◆ Available records:
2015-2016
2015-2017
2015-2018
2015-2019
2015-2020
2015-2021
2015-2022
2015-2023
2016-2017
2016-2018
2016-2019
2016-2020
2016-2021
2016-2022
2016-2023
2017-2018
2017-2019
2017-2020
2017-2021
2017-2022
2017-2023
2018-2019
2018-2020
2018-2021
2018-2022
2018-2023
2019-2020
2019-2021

◆ Assignment: Nothing in the data should be left out when you retype it exactly.

◆ Answer space:
2015-2016
2015-2017
2015-2018
2015-2019
2015-2020
2015-2021
2015-2022
2015-2023
2016-2017
2016-2018
2016-2019
2016-2020
2016-2021
2016-2022
2016-2023
2017-2018
2017-2019
2017-2020
2017-2021
2017-2022
2017-2023
2018-2019
2018-2020
2018-2021
2018-2022
2018-2023
2019-2020
2019-2021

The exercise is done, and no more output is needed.